NOTES TO THE CONSOLIDATED FINANCIAL STATEMENTS (unaudited)

12. DERIVATIVE FINANCIAL INSTRUMENTS AND HEDGING ACTIVITIES  – (continued)

Derivative Positions

Our derivative financial instruments are included at their fair values in the consolidated statements of financial position as follows:

   
  March 31,
2016
  December 31,
2015
     (in millions)
Other current assets   $ 101.9     $ 123.9  
Other assets, net     26.2       39.7  
Accounts payable and other(1)     (148.7 )      (130.9 ) 
Other long-term liabilities     (141.0 )      (90.6 ) 
     $ (161.6 )    $ (57.9 ) 

(1) Includes $12.6 million held of cash collateral at December 31, 2015.

The changes in the assets and liabilities associated with our derivatives are primarily attributable to the effects of new derivative transactions we have entered at prevailing market prices, settlement of maturing derivatives and the change in forward market prices of our remaining hedges. Our portfolio of derivative financial instruments is largely comprised of natural gas, NGL and crude oil sales and purchase contracts and interest rate contracts.

The table below summarizes our derivative balances by counterparty credit quality (any negative amounts represent our net obligations to pay the counterparty).

   
  March 31,
2016
  December 31,
2015
     (in millions)
Counterparty Credit Quality(1)
                 
AAA   $ 0.1     $  
AA(2)     (47.3 )      (12.4 ) 
A     (44.1 )      (10.5 ) 
Lower than A     (70.3 )      (35.0 ) 
     $ (161.6 )    $ (57.9 ) 

(1) As determined by nationally-recognized statistical ratings organizations.
(2) Includes $12.6 million held of cash collateral at December 31, 2015.

As the net value of our derivative financial instruments has decreased in response to changes in forward commodity prices and interest rates, our outstanding financial exposure to third parties has also decreased. When credit thresholds are met pursuant to the terms of our International Swaps and Derivatives Association, Inc., or ISDA®, financial contracts, we have the right to require collateral from our counterparties. We include any cash collateral received or posted in the balances listed above. At March 31, 2016, we did not have any cash collateral on our asset exposures. At December 31, 2015, we held $12.6 million of cash collateral on our asset exposures. Cash collateral is classified as “Restricted cash” in our consolidated statements of financial position.

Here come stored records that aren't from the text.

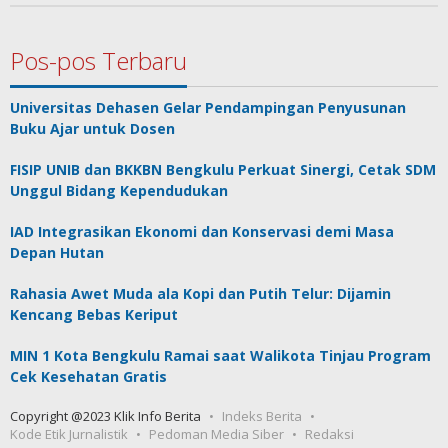
Pos-pos Terbaru
Universitas Dehasen Gelar Pendampingan Penyusunan
Buku Ajar untuk Dosen
FISIP UNIB dan BKKBN Bengkulu Perkuat Sinergi, Cetak SDM
Unggul Bidang Kependudukan
IAD Integrasikan Ekonomi dan Konservasi demi Masa
Depan Hutan
Rahasia Awet Muda ala Kopi dan Putih Telur: Dijamin
Kencang Bebas Keriput
MIN 1 Kota Bengkulu Ramai saat Walikota Tinjau Program
Cek Kesehatan Gratis
Copyright @2023 Klik Info Berita
Indeks Berita
Kode Etik Jurnalistik
Pedoman Media Siber
Redaksi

We provided letters of credit totaling $198.2 million and $120.1 million relating to our liability exposures pursuant to the margin thresholds in effect at March 31, 2016 and December 31, 2015, respectively, under our ISDA® agreements. The ISDA® agreements and associated credit support, which govern our financial derivative transactions, contain no credit rating downgrade triggers that would accelerate the maturity dates of our outstanding transactions. A change in ratings is not an event of default under these instruments, and the maintenance of a specific minimum credit rating is not a condition to transacting under the ISDA® agreements. In the event of a credit downgrade, additional collateral may be required to be posted under the agreement if we are in a liability position to our counterparty, but the agreement will not automatically terminate and require immediate settlement of all future amounts due.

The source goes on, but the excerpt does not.